Ad annunciarlo, con grande soddisfazione, è stato su Twitter personalmente il ministro dell’Interno Matteo Salvini che ha tributato un plauso pubblico alla Polizia per la “straordinaria operazione”.
Si tratta infatti di un maxi sequestro per complessivi 60 milioni di euro ai danni del clan camorristico dei Casalesi.
Una gigantesca operazione che ha colpito due fratelli, imprenditori di Trentola Ducenta, considerati entrambi vicini al capoclan Michele Zagaria: si tratta di Silvestro Balivo, 64 anni, Gaetano Balivo, 57 anni, e dei rispettivi nuclei familiari e soggetti terzi intestatari di beni a loro riconducibili.
( Silvestro e Gaetano Balivo )
Il provvedimento è arrivato a seguito delle indagini della Direzione nazionale antimafia guidata dal procuratore Federico Cafiero De Raho.
Nella fattispecie si tratta di 100 beni – tra terreni e immobili ad Aversa, Trentola Ducenta, Sessa Aurunca e Fiuggi (Frosinone) – appartenenti ai due imprenditori casertani che sono risultati essere gli amministratori di ben cinque società che operavano nel settore edile e in quello dei prodotti ortopedici col supporto dei vari clan di camorra della zona.
Ai fratelli Balivo sono stati sequestrati anche 13 veicoli (9 auto, 3 autocarri ed un motociclo) nonché numerosi rapporti finanziari accesi dai soggetti presso 14 istituti bancari.
In precedenza, quando nel 2015 la magistratura mise sotto sequestro il centro commerciale Jambo di Trentola Ducenta, i Balivo furono destinatari di una misura cautelare emessa dal gip del tribunale di Napoli su richiesta della DDA ai danni di circa 30 persone (tra cui l’allora sindaco di Trentola Ducenta Michele Griffo).

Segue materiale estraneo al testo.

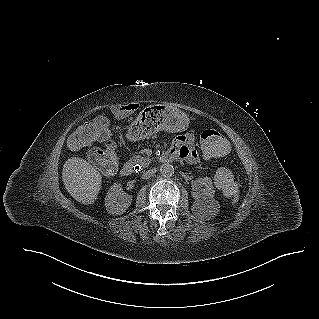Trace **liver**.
<instances>
[{
  "label": "liver",
  "mask_w": 319,
  "mask_h": 319,
  "mask_svg": "<svg viewBox=\"0 0 319 319\" xmlns=\"http://www.w3.org/2000/svg\"><path fill=\"white\" fill-rule=\"evenodd\" d=\"M62 179L69 194L82 204H93L101 190V174L80 157H71L64 163Z\"/></svg>",
  "instance_id": "6515ba94"
}]
</instances>
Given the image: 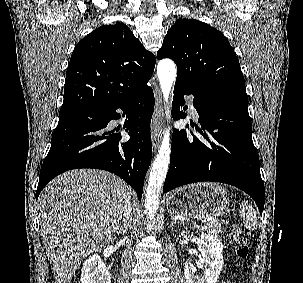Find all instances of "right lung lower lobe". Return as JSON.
<instances>
[{
  "mask_svg": "<svg viewBox=\"0 0 303 283\" xmlns=\"http://www.w3.org/2000/svg\"><path fill=\"white\" fill-rule=\"evenodd\" d=\"M126 115L124 129L130 139L121 141L108 123ZM154 94L150 86L130 97L107 104L82 116L59 120L51 148L40 170L36 200L46 184L57 175L77 168L103 169L120 176L140 200L144 178L152 156L150 122Z\"/></svg>",
  "mask_w": 303,
  "mask_h": 283,
  "instance_id": "right-lung-lower-lobe-1",
  "label": "right lung lower lobe"
}]
</instances>
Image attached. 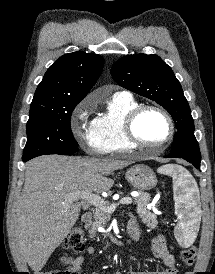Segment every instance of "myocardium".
<instances>
[{
  "label": "myocardium",
  "instance_id": "obj_1",
  "mask_svg": "<svg viewBox=\"0 0 215 274\" xmlns=\"http://www.w3.org/2000/svg\"><path fill=\"white\" fill-rule=\"evenodd\" d=\"M153 110L162 114L168 122L169 125V134L161 142L156 144L146 143L141 140L136 132V123L138 118L146 111ZM123 129L126 139L130 144L135 147L146 148V149H159L166 146L175 135V123L171 115L162 107L151 104H141L133 108L127 113L123 122Z\"/></svg>",
  "mask_w": 215,
  "mask_h": 274
}]
</instances>
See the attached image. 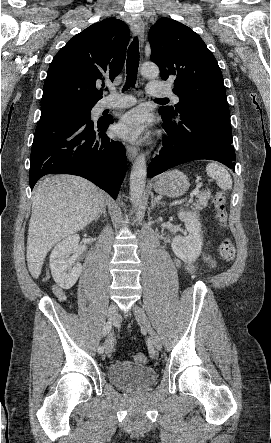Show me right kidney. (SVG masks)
I'll return each instance as SVG.
<instances>
[{
	"instance_id": "ca27d5eb",
	"label": "right kidney",
	"mask_w": 271,
	"mask_h": 443,
	"mask_svg": "<svg viewBox=\"0 0 271 443\" xmlns=\"http://www.w3.org/2000/svg\"><path fill=\"white\" fill-rule=\"evenodd\" d=\"M79 241L78 233L68 235L60 243H57L50 253V267L53 279L63 289H70L76 283L82 271L81 263L75 261L79 253L77 249Z\"/></svg>"
}]
</instances>
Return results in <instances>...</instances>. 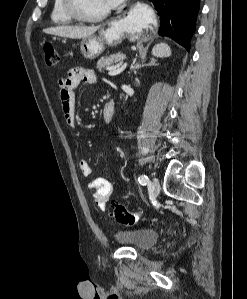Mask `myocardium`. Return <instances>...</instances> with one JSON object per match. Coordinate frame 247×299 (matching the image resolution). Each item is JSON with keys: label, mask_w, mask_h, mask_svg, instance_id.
<instances>
[{"label": "myocardium", "mask_w": 247, "mask_h": 299, "mask_svg": "<svg viewBox=\"0 0 247 299\" xmlns=\"http://www.w3.org/2000/svg\"><path fill=\"white\" fill-rule=\"evenodd\" d=\"M64 9L66 13L74 20L81 22H98L105 19L110 14V8L97 15H86L84 14L79 6L78 0H63Z\"/></svg>", "instance_id": "1"}]
</instances>
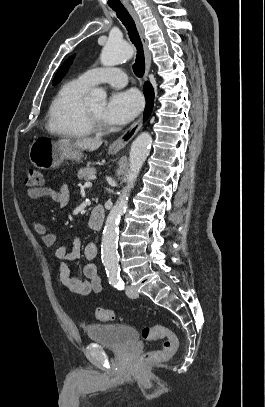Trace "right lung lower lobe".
<instances>
[{"label":"right lung lower lobe","mask_w":265,"mask_h":407,"mask_svg":"<svg viewBox=\"0 0 265 407\" xmlns=\"http://www.w3.org/2000/svg\"><path fill=\"white\" fill-rule=\"evenodd\" d=\"M143 91L146 97V108L144 112V117L148 118L149 114L153 109L154 90L152 86L148 82H146Z\"/></svg>","instance_id":"obj_1"}]
</instances>
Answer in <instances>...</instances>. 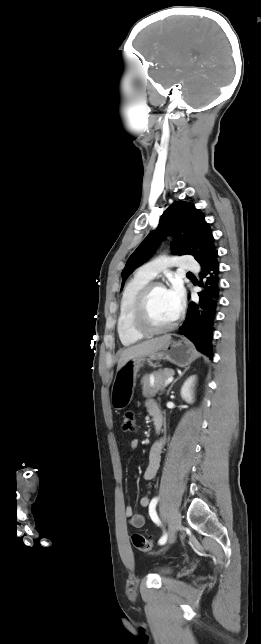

Per questo Gaetano Balivo è già stato poi condannato a 14 anni di carcere in primo grado.
Gli inquirenti avevano già dimostrato quanto in particolare Gaetano Balivo fosse in stretto contatto con l’allora boss Michele Zagaria durante i suoi 15 e più anni di latitanza al punto da provvedere ai suoi spostamenti sul territorio, trasmetterne gli ordini e le direttive nonché a reinvestire i proventi delle attività illecite del clan, fungendo anche da prestanome in numerosi rapporti commerciali.
Silvestro Balivo invece si occupava, per conto della stessa organizzazione malavitosa, di avere il controllo del movimento terra (da sempre “core business” del clan Zagaria), delle forniture e della stessa manodopera nonché di una consistente parte dei guadagni illeciti.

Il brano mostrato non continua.